今季勝率67%!マーク・ウィルソン、好調の背景は徹底した「ショートゲーム」への拘り

PGAツアー第5戦「ウェストマネジメント・フェニックスオープン」はマンデーフィニッシュ。ジェイソン・ダフナーが上がり3ホールを2バーディとして首位を守っていたマーク・ウィルソンに追い付き、サドンデスのプレーオフに突入。2ホール目の10番、ダフナーがグリーンエッジからのバーディトライをショートし、2.5メートル強のバーディパットに付けていたウィルソンが沈めて勝負あり。


これでウィルソンは今季3戦して2勝(勝率67%)、通算4勝目を飾りました。FedEx Cupポイントランキングも1,008ポイントでぶっちぎりのトップ。ちなみに、1,008ポイントは昨年のレギュラーシーズン最終ポイントランクの27位に該当し、上位30名に与えられるプレーオフ最終戦「ザ・ツアー選手権」の出場権までもが既に視界に入ってきました。


前日にNFLの頂上決戦スーパーボールでもウィルソンの地元チーム、グリーンベイ・パッカーズが優勝し、ダブルVとなりました。

MarkWilson0208.jpg
photo: zimbio.com


今季に入って絶好調のウィルソン。去年は賞金ランキング123位でぎりぎりシード権を守った選手がなぜ?と思いますが、今年のロケットスタートを支えているのは「ショートゲーム」への拘りがあるようです。


一つはパッティング。昨秋、タイトリスト・パフォーマンス・インステチュートの創設者の一人でもあり、栄養学、物理学といったあらゆる側面から上達のヒントを編み出しているグレッグ・ローズ博士からパットのラインの読み方を教わったのだとか。


「ラインを読むテクニックをローズ博士に教わった。ローズ博士はパットのラインを2つに分けて考えろ、と。そしたら不思議なことに、ラインがはっきりと見えるようになってきた。取り入れてみた最初のディズニーでの試合(チルドレンズ・ミラクル・ネットワーク・クラシック)で6位に入った。そして今年の2勝。これは続けていくだろう」


と言っています。ソニーオープンで優勝した際も、


「(タイトリスト・パフォーマンス・インステチュート)のみなさんには本当に感謝している。救ってくれた。今まで自分は効果的な練習を取り入れていると思っていたけど、彼らは新しい練習方法や遊び感覚でできる練習を教えてくれた。それ以来、100ヤード以内のウェッジの練習も多く取り入れている。40、50、60ヤードくらいからのウェッジ、そしてそこから1パットで決めるための練習をしている」


とも言っていました。パッティングだけではなく、ウェッジショットの精度を上げるためにも必要だったのが用具契約をしているPINGのスタッフのサポート。


「俺と一緒になって一番合ったウェッジの溝の調整をしてくれている。元々、他の選手よりスピン量が多かったので、去年の溝規制は俺にとっては有利になるはずだった。それでもフェアウェイからのショットでまだスピンをかけすぎていた。そこでピンのみんなが協力してくれた。今のギアには満足している」


そして、それら技術的な新たな取組みが噛み合うためのメンタル面の強化。メンタルコーチ、ロボブ・ロテラにも従事し、「信じて突き進むのみ」という気持ちでプレーをしているそうです。

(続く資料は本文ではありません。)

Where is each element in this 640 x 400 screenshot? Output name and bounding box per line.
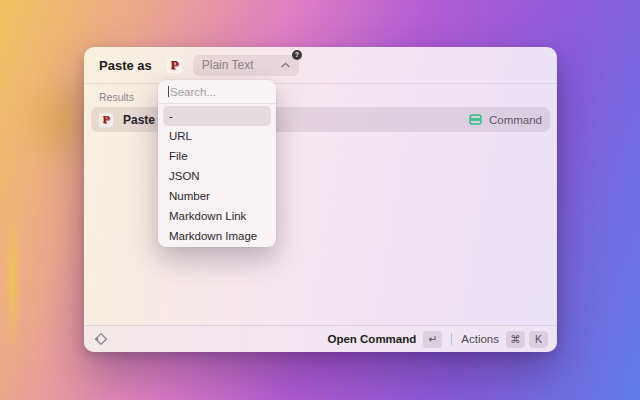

「(ロテラ氏)にも見てもらっていて、彼の言っているメンタルを理解するのには数日かかった。でもローズ博士にも同じことを言われていて、『うまくいっているのであれば、余計なことを考えずに突っ走れ』と。それが本当に効いている。パッティングもショートゲームも。ティショットをミスしたらどうしよう、と考えなくなった。


「練習ラウンドでも、毎ホール100ヤード以内にもう1つボールを置いて、そこからどうすれば1パットで終えることができるかを実戦している。ティグランドから打ったボールの2打目をグリーン上のどこに落とそうかは考えてもいない。もう1つの練習ボール(100ヤード以内)に集中している。新しいパッティングのルーティーン、そしてこの練習ラウンドのショートゲームを取り入れたことが結果に繋がっている。『どこにボールが落ちようが、100ヤード以内であれば寄せワンで上がれる』という自信がある。だからボギーも出ない。これのおかげでソニーオープンも今週もいくつかボギーを防ぐことができた。これがカギになってる」


と言っています。身長172cm、体重65キロと小柄なウィルソン。これまでパーオン率では常に上位に入ってはいたものの、ギアの発展とともにコースが長くなっていく時代の流れについていくためにはより正確なスイングを極め、飛距離も伸ばすことに注力していたのです。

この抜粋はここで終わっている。